AFAIK, Mariabackup doesn't do anything wrong logically. Mariabackup preserve punch hole for compressed format(MDEV-13023).
I think the problem lies within file system.

Comment by Eugene [ 2021-09-22 ]

Sorry, but this doesn't explain the case with same issue happening while streaming data to stdout and compressing it on the fly with mariabackup --stream=xbstream | zstd -o...
Files inside the archive (that is filesystem-independent) have bigger size than they have in source /var/lib/mysql directory. Thus, mariadb handles them incorrectly while reading and streaming anywhere regardless of filesystem they will be written into.

Comment by Thirunarayanan Balathandayuthapani [ 2021-09-24 ]

euglorg yes, MDEV-13023 doesn't deal with compressed file while streaming. Thanks for your analysis. I will consider this issue as Mariabackup doesn't punch hole the file during streaming.

Comment by Marko Mäkelä [ 2021-10-01 ]

As far as I understand, the problem is specifically with the Galera snapshot transfer (SST). Either something in the SST script or the mariabackup options that it invokes needs to be changed.

Comment by Eugene [ 2021-10-01 ]

Marko, sorry, but the problem seems to be not just with SST as it also happens when mariabackup is used for creating a backup with mariabackup --stream=xbstream | zstd -o..., there's an example of complete command line with all the arguments above. Again, compression in archived data sent through the pipe as xbstream is also broken. As SST relies on mariabackup, it was just noticed on SST, but upon investigating backups it became clear that problem happens with mariabackup itself.

Comment by Vladislav Vaintroub [ 2021-10-07 ]

euglorg - why do you uncompress the stream? What does that prove?
Compressing the stream , lightly, gives you the ability to save on some binary zeros, which are actually, and undeniably, in the stream.
uncompressing the compressed stream can be combined, via pipe, with mbstream -x , to actually create a data directory. And that step creates files with the holes. So, you have compressed stream, and compressed/with holes data directory.

That uncompressed stream does not have holes, yes, we know about that, and thus the suggestion is to compress it.
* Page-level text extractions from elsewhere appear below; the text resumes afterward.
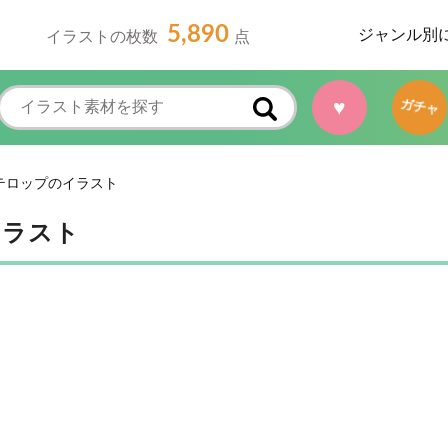
5,890
ジャンル別
イラストの枚数
点
♥
ガチャ
テロップのイラスト
イラスト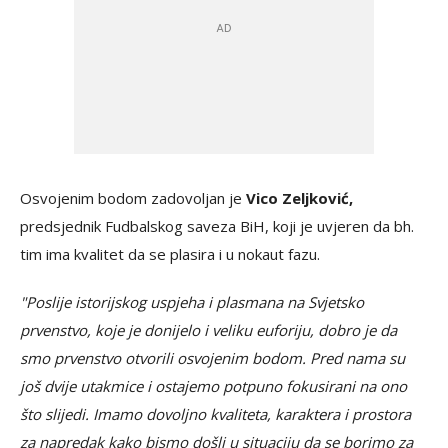
Osvojenim bodom zadovoljan je
Vico Zeljković,
predsjednik Fudbalskog saveza BiH, koji je uvjeren da bh.
tim ima kvalitet da se plasira i u nokaut fazu.
"Poslije istorijskog uspjeha i plasmana na Svjetsko
prvenstvo, koje je donijelo i veliku euforiju, dobro je da
smo prvenstvo otvorili osvojenim bodom. Pred nama su
još dvije utakmice i ostajemo potpuno fokusirani na ono
što slijedi. Imamo dovoljno kvaliteta, karaktera i prostora
za napredak kako bismo došli u situaciju da se borimo za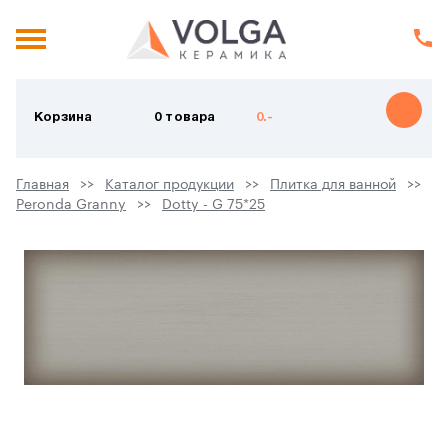
Корзина
0 товара
0.-
Главная
Каталог продукции
Плитка для ванной
Peronda Granny
Dotty - G 75*25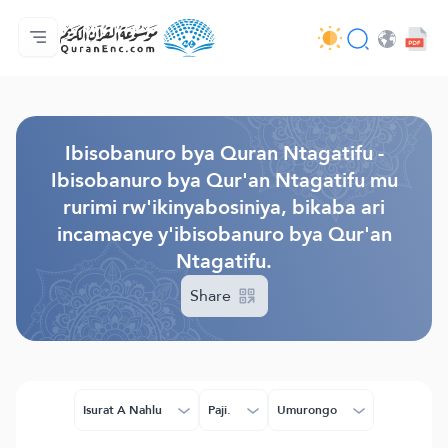
Ahabanza.
Ishakiro ry'ibisobanuro
Audio
Serivisi z'abakora amavugurura. - API
Ibijyanye n'umushinga.
Twandikire.
Ururimi.
Browse Old Version
Ibisobanuro bya Quran Ntagatifu -
Ibisobanuro bya Qur'an Ntagatifu mu
rurimi rw'ikinyabosiniya, bikaba ari
incamacye y'ibisobanuro bya Qur'an
Ntagatifu.
Share
Isurat A Nahlu
Paji.
Umurongo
Lightly, so that larger runs of binary zeros are omitted.

If you would like to point out that mbstream -x does not create holes, on some filesystem, I would think there is something wrong with filesystem. mariabackup makes an effort to create holes, portably, with original Unix APIs from 1970ies, seek() behind the end of file, and write() there. This popular answer from stackoverflow describes how to programmatically create holes, and this is what mariabackup exactly does.

Comment by Eugene [ 2021-10-08 ]

Vladislav, sorry for misunderstanding, let's probably explain the problem step by step.

First, your question is a bit unclear as there's no any mention on stream uncompression in the command I provided:

mariabackup -u root -p --backup --galera-info --stream=xbstream --parallel 16 --use-memory=16G --socket=/var/run/mysqld/mysqld.sock --datadir=/var/lib/mysql | ...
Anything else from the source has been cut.